Features of human language
- Displacement: humans can talk about what is not in front of them, such as last week, next year or another country.
- Creativity (productivity): humans can create and understand an unlimited number of new sentences, recombining a finite set of words in endless ways.
- Grammar: humans follow rules for combining words, so word order and structure change meaning ("the dog bit the man" differs from "the man bit the dog").
Animal communication and Von Frisch
Comparing the two
Animal communication tends to be fixed and limited to immediate needs, while human language is open-ended and flexible, using displacement, creativity and grammar. This is why human language is generally seen as far more powerful and complex than animal communication, even though some animal systems (like the bee dance or alarm calls) are remarkably effective for their purpose.
Try this
Q1. Define displacement. [2 marks]
- Cue. The ability to communicate about things not present in time or place.
Q2. Describe what Von Frisch found about bee communication. [2 marks]
- Cue. Bees use a waggle dance to signal the direction and distance of a food source.
Q3. Identify the feature of human language that lets us produce endless new sentences. [1 mark]
- Cue. Creativity (productivity).
Exam-style practice questions
Practice questions written in the style of AQA exam questions on this dot point, with worked answer explainers. The year tag is the paper they imitate, not the source.
AQA 20184 marksExplain two differences between human language and animal communication. (Paper 2, Section B)Show worked answer →
A 4-mark Explain item rewards two named features, each explained with a contrast (roughly 2 marks each).
Displacement: humans can communicate about things not present in time or place, such as the past, the future or distant objects, whereas most animal communication refers only to the immediate here and now. Creativity (productivity): humans can produce and understand an endless number of new sentences never heard before, whereas animal signals are largely fixed and limited to a set repertoire. (Grammar could replace one of these: humans combine words by rules so word order changes meaning, which animal systems lack.)
Markers reward two clearly named features and an explanation of how humans differ from animals on each, not just a claim that humans are cleverer.
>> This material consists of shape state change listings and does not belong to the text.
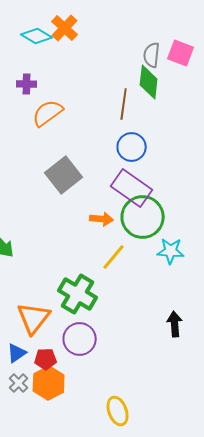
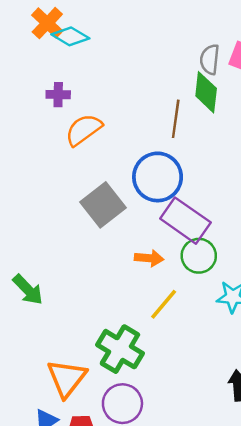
orange cross: (65, 28) -> (47, 23), moved
blue circle: (132, 147) -> (158, 177), moved, size x1.4
green circle: (143, 217) -> (199, 256), size x0.7

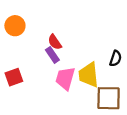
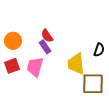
orange circle: (15, 26) -> (13, 41), moved
pink trapezoid: (65, 78) -> (35, 67), moved

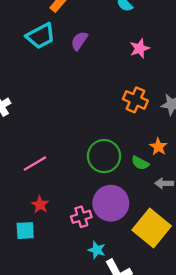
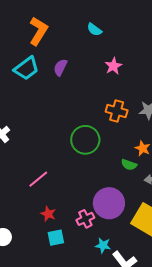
green circle: (104, 156) -> (85, 140), moved
cyan square: (25, 231) -> (56, 238), moved

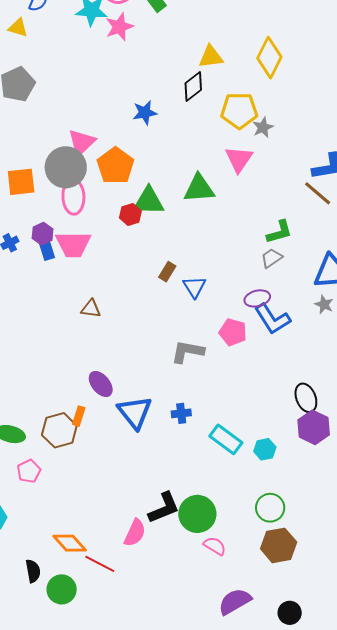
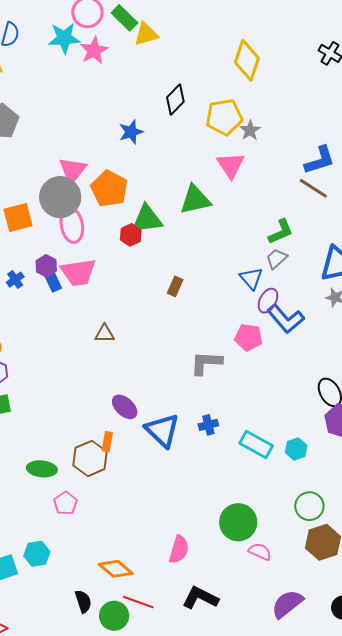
yellow triangle: (211, 57) -> (146, 34), moved
blue triangle: (194, 287) -> (251, 278), moved
purple ellipse: (257, 298) -> (268, 301), turned -40
black L-shape: (164, 508) -> (200, 598), moved, turned -123
red line: (100, 564) -> (138, 602), moved

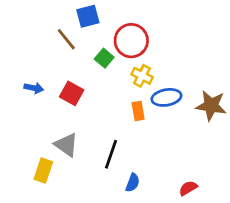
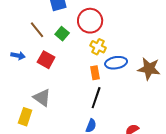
brown line: (66, 39) -> (37, 30), moved
green square: (104, 58) -> (62, 34), moved
black line: (111, 154) -> (96, 98), moved

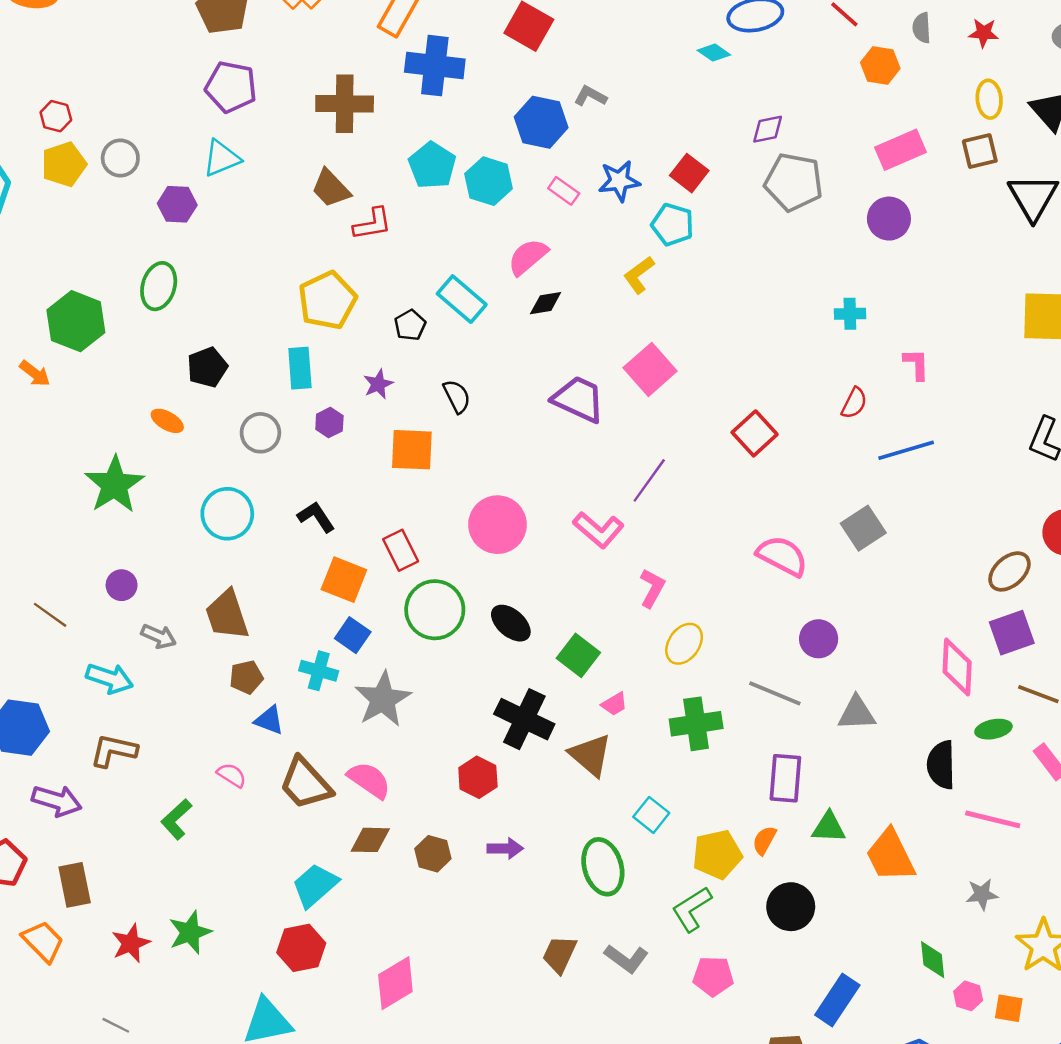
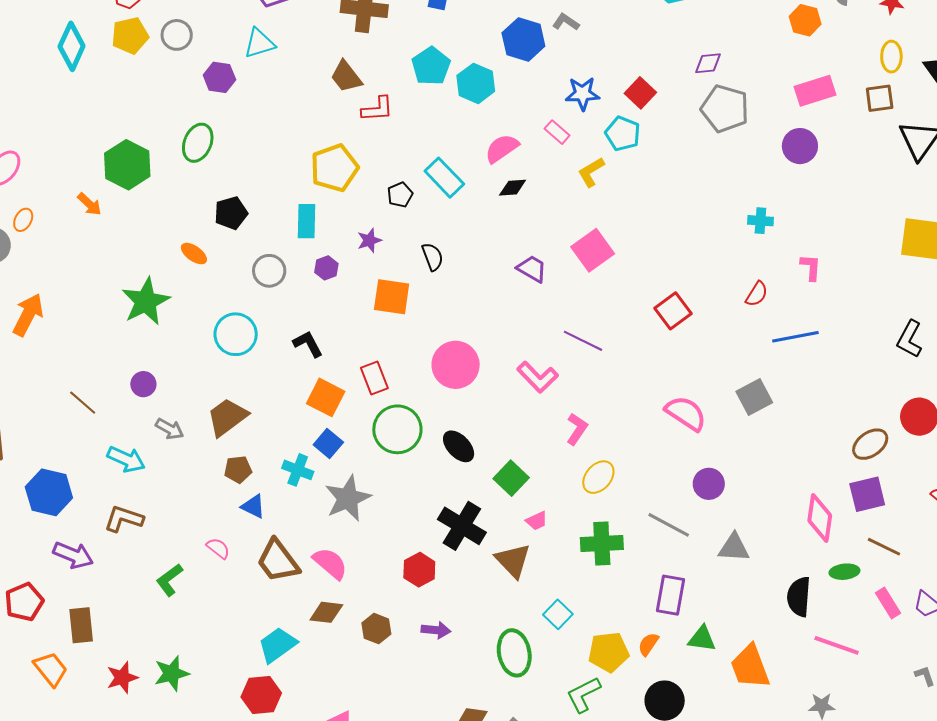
pink rectangle: (564, 191) -> (557, 132), moved
purple trapezoid: (579, 399) -> (532, 269), size x0.7
purple line: (649, 480) -> (583, 341), turned 75
brown trapezoid: (227, 615) -> (227, 417), turned 66

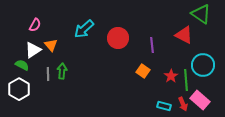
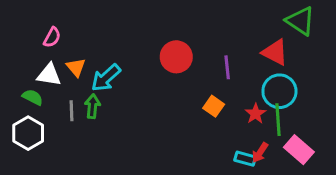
cyan arrow: (84, 29) -> (106, 78), moved
white triangle: (33, 50) -> (49, 75), turned 42
cyan circle: (203, 65) -> (279, 91), moved
red arrow: (183, 104) -> (260, 153), moved, turned 56

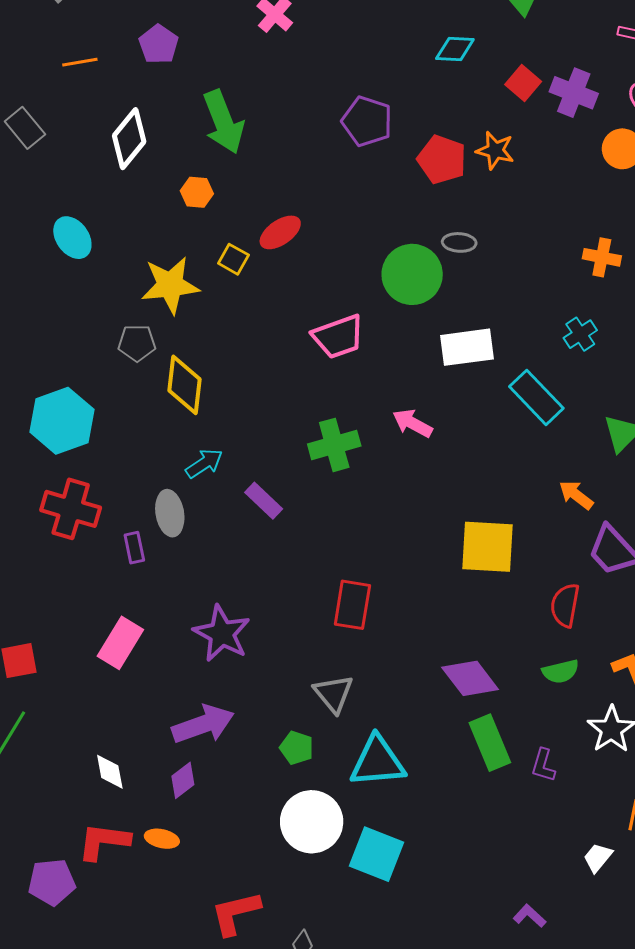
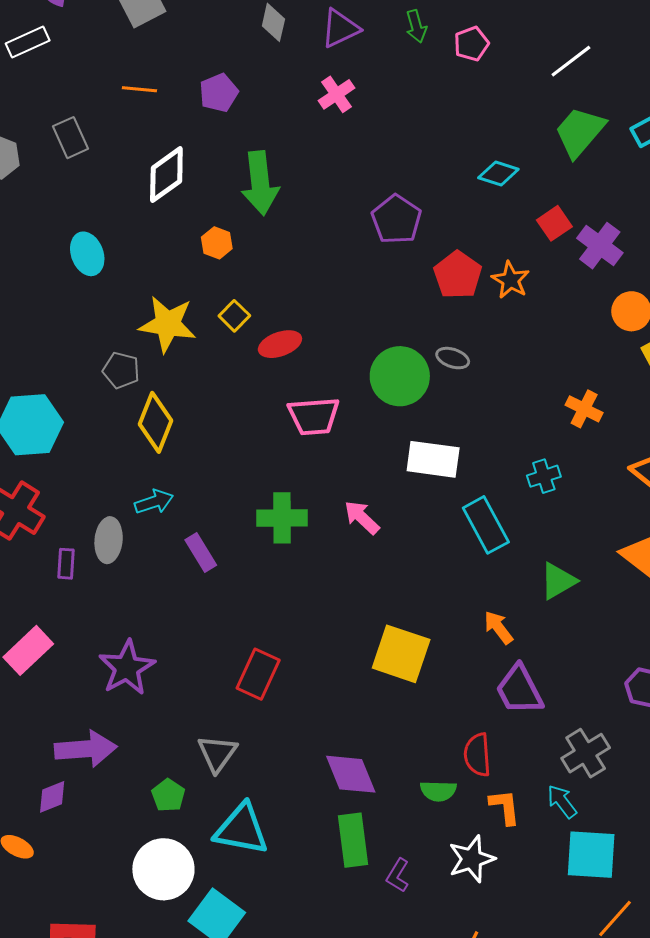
red ellipse: (280, 232) -> (280, 344), moved
red semicircle: (565, 605) -> (477, 755), moved, turned -30

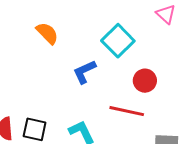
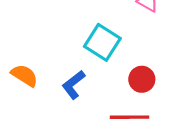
orange semicircle: (47, 33) -> (25, 75), moved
AQA 20223 marksDescribe what Von Frisch found about communication in honeybees. (Paper 2, Section B)Show worked answer →
A 3-mark Describe item rewards the method and the key findings.
Von Frisch studied honeybees returning to the hive and found they perform a waggle dance to tell other bees about a food source. The direction of the dance indicates the direction of the food relative to the sun, and the duration or vigour of the waggle indicates the distance. This is a genuine signalling system, but it communicates only about food and location.
Markers reward the behaviour (the waggle dance), what it signals (direction and distance of food), and ideally the limitation (it is restricted to food and location, lacking the flexibility of human language).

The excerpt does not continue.